Sunday, December 17, 2017

A Helpful Little Lie

I'm generally a pretty nice person. I wait patiently in lines, I don't gobble up the last cookie (usually), and I even say thank you to the people working the drive-thru at Burger King (delicious fries). I also try to be as honest as I need to be.

Speaking of which...the phone rang a couple days ago. It was a telemarketer. I don't mind talking with telemarketers. After all, I am one. So I let him yap away at me for a while. Let him talk with somebody that isn't screaming and cussing, or just being generally hateful. I was going over in my head a polite way of letting him know whatever he was selling I wasn't buying when he told me what he was selling.

Life insurance.

Then he asked me how old I was. That's when I figured out how to get rid of him.

'I'm 71,' I said.

Suddenly he wasn't interested in talking with my any more. Who wants to sell life insurance to someone with one foot in the grave?

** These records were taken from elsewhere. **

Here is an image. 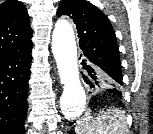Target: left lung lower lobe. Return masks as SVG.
I'll return each mask as SVG.
<instances>
[{
	"instance_id": "left-lung-lower-lobe-1",
	"label": "left lung lower lobe",
	"mask_w": 153,
	"mask_h": 134,
	"mask_svg": "<svg viewBox=\"0 0 153 134\" xmlns=\"http://www.w3.org/2000/svg\"><path fill=\"white\" fill-rule=\"evenodd\" d=\"M82 64L89 74V77H84V79L87 84L90 85V88L93 89L92 91L96 90L98 87L103 86L108 74L105 71L98 69L86 59L82 61ZM108 91L120 98L122 97V94L118 89H109Z\"/></svg>"
}]
</instances>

In seconds he'd thanked me and hung up.

Mission accomplished.


1 comment:

  1. That doesn't always work. I am Older Than Dirt and I get telemarketing calls all the time offering to sell me life insurance. I think the cut-off age is 85. It is expensive and rigged somehow so it won't pay off if you die in the next year or two. Probably other exclusions but boy, they sure push it!